Soyez-en convaincus, vous n’aurez habituellement pas à réaliser de prouesses éblouissantes, notamment parce que d’ordinaire l’occasion ne s’en présente pas, En revanche, les occasions ne vous manqueront pas de prouver votre amour de Jésus-Christ dans les petites choses, dans ce qui est normal. La grandeur d’âme se révèle aussi dans ce qui est tout petit, commente saint Jérôme. Nous n’admirons pas le Créateur seulement dans le ciel et dans la terre, dans le soleil et dans l’océan, dans les éléphants, les chameaux, les bœufs, les chevaux, les léopards, les ours et les lions ; nous L’admirons aussi dans les animaux minuscules tels la fourmi, les moustiques, les mouches, les petits vers et les autres bêtes de cet acabit, que nous distinguons mieux par leur corps que par leur nom. Nous admirons la même maîtrise aussi bien dans les grandes bêtes que dans les petites.
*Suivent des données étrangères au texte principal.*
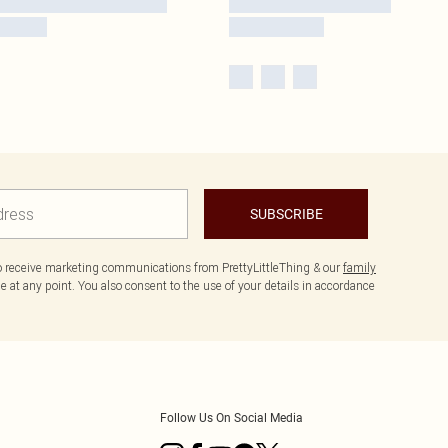
SUBSCRIBE
to receive marketing communications from PrettyLittleThing & our
family
 at any point. You also consent to the use of your details in accordance
Follow Us On Social Media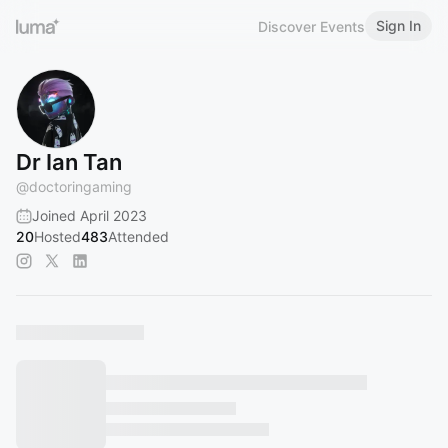
Sign In
Discover Events
Dr Ian Tan
@
doctoringaming
Joined April 2023
20
Hosted
483
Attended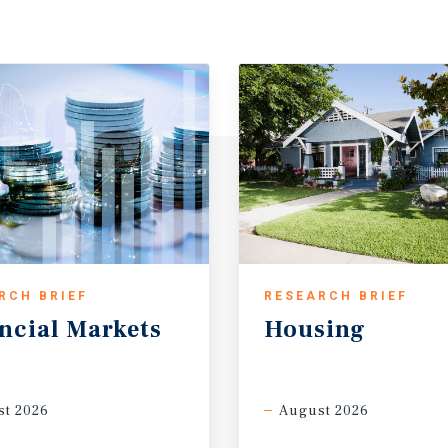
RCH BRIEF
RESEARCH BRIEF
ncial
Markets
Housing
t 2026
August 2026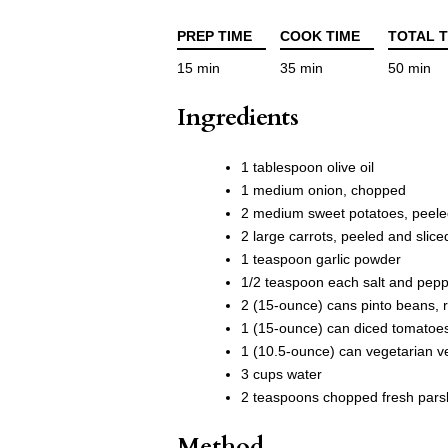
PREP TIME
COOK TIME
TOTAL T
15 min
35 min
50 min
Ingredients
1 tablespoon olive oil
1 medium onion, chopped
2 medium sweet potatoes, peele
2 large carrots, peeled and slice
1 teaspoon garlic powder
1/2 teaspoon each salt and pep
2 (15-ounce) cans pinto beans, 
1 (15-ounce) can diced tomatoe
1 (10.5-ounce) can vegetarian v
3 cups water
2 teaspoons chopped fresh parsle
Method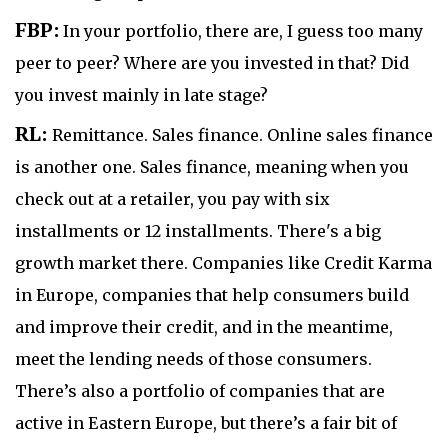
FBP:
In your portfolio, there are, I guess too many
peer to peer? Where are you invested in that? Did
you invest mainly in late stage?
RL:
Remittance. Sales finance. Online sales finance
is another one. Sales finance, meaning when you
check out at a retailer, you pay with six
installments or 12 installments. There's a big
growth market there. Companies like Credit Karma
in Europe, companies that help consumers build
and improve their credit, and in the meantime,
meet the lending needs of those consumers.
There’s also a portfolio of companies that are
active in Eastern Europe, but there’s a fair bit of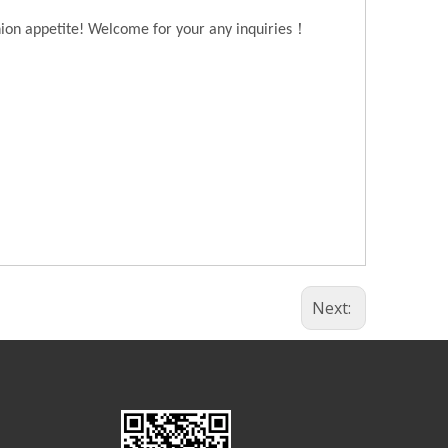
！
hion appetite! Welcome for your any inquiries
Next: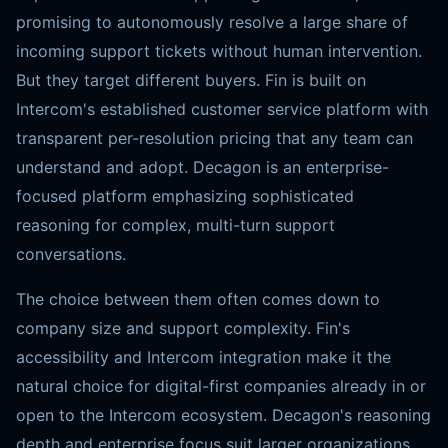
promising to autonomously resolve a large share of
incoming support tickets without human intervention.
But they target different buyers. Fin is built on
Intercom's established customer service platform with
transparent per-resolution pricing that any team can
understand and adopt. Decagon is an enterprise-
focused platform emphasizing sophisticated
reasoning for complex, multi-turn support
conversations.
The choice between them often comes down to
company size and support complexity. Fin's
accessibility and Intercom integration make it the
natural choice for digital-first companies already in or
open to the Intercom ecosystem. Decagon's reasoning
depth and enterprise focus suit larger organizations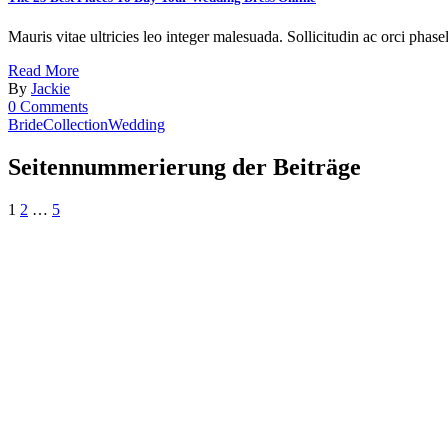
Mauris vitae ultricies leo integer malesuada. Sollicitudin ac orci phase
Read More
By
Jackie
0 Comments
Bride
Collection
Wedding
Seitennummerierung der Beiträge
1
2
…
5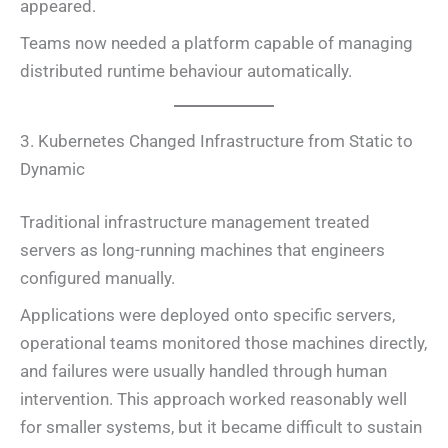
appeared.
Teams now needed a platform capable of managing
distributed runtime behaviour automatically.
3. Kubernetes Changed Infrastructure from Static to
Dynamic
Traditional infrastructure management treated
servers as long-running machines that engineers
configured manually.
Applications were deployed onto specific servers,
operational teams monitored those machines directly,
and failures were usually handled through human
intervention. This approach worked reasonably well
for smaller systems, but it became difficult to sustain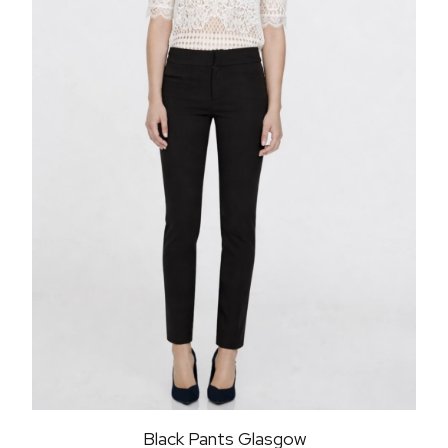
Black Pants Glasgow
De même l’âme qui se donne à Dieu met la même ferveur dans les petites choses que dans les grandes.

 

Lorsque nous méditons les paroles de Notre Seigneur : et pour eux, Je me consacre Moi-même, afin qu’ils soient eux aussi consacrés en vérité. Nous percevons avec clarté notre unique but, la sanctification, autrement dit le devoir que nous avons d’être saints pour sanctifier. Peut-être qu’en même temps la tentation subtile nous assaille de penser que bien peu d’entre nous se sont décidés à répondre à cette invitation divine, et que d’autre part nous nous considérons comme des instruments de très faible valeur. Nous sommes peu nombreux, il est vrai, au regard du reste de l’humanité, et nous ne valons rien par nous-mêmes, Mais l’affirmation du Maître a l’accent de l’autorité : le chrétien est lumière, sel, levain du monde, et un peu de levain fait fermenter toute la pâte. C’est précisément pour cela que j’ai toujours prêché que toutes les âmes nous intéressent, cent âmes sur cent, sans discrimination d’aucune sorte, convaincu que Jésus-Christ nous a tous rachetés, et qu’Il veut se servir d’un petit nombre, malgré leur nullité personnelle, pour faire connaître ce salut.

 

Jamais un disciple du Christ ne maltraitera quelqu’un. Il qualifie l’erreur d’erreur ; mais il doit corriger avec affection celui qui est dans l’erreur ; sinon, il ne pourra pas l’aider, il ne pourra pas le sanctifier. Il faut vivre avec les autres, il faut comprendre, il faut savoir excuser, il faut être fraternels ; et, comme le conseillait saint Jean de la Croix, il faut à tout moment mettre de l’amour là où il n’y a pas d’amour, pour en tirer de l’amour, même dans ces circonstances, apparemment peu importantes, que nous fournissent notre travail professionnel et nos relations familiales et sociales. Toi et moi nous profiterons ainsi des occasions qui se présenteront, y compris des plus banales, pour les sanctifier, nous sanctifier et sanctifier ceux qui partagent avec nous les mêmes efforts quotidiens, en ressentant dans notre vie le poids doux et attirant de la co-rédemption.

 

Je vais poursuivre ce moment de conversation devant le Seigneur en me servant d’une fiche que j’utilisais il y a quelques années et qui conserve pour moi toute son actualité. J’avais repris à l’époque quelques considérations de sainte Thérèse d’Avila : tout ce qui passe et ne tourne pas à la gloire de Dieu est néant, et au-dessous même du néant. Comprenez-vous pourquoi une âme cesse de savourer la paix et la sérénité quand elle s’écarte de sa fin, quand elle oublie que Dieu l’a créée pour la sainteté ? Efforcez-vous de ne jamais perdre ce point de vue surnaturel, pas même aux heures de loisir ou de repos, aussi nécessaires dans la vie de chacun que le travail.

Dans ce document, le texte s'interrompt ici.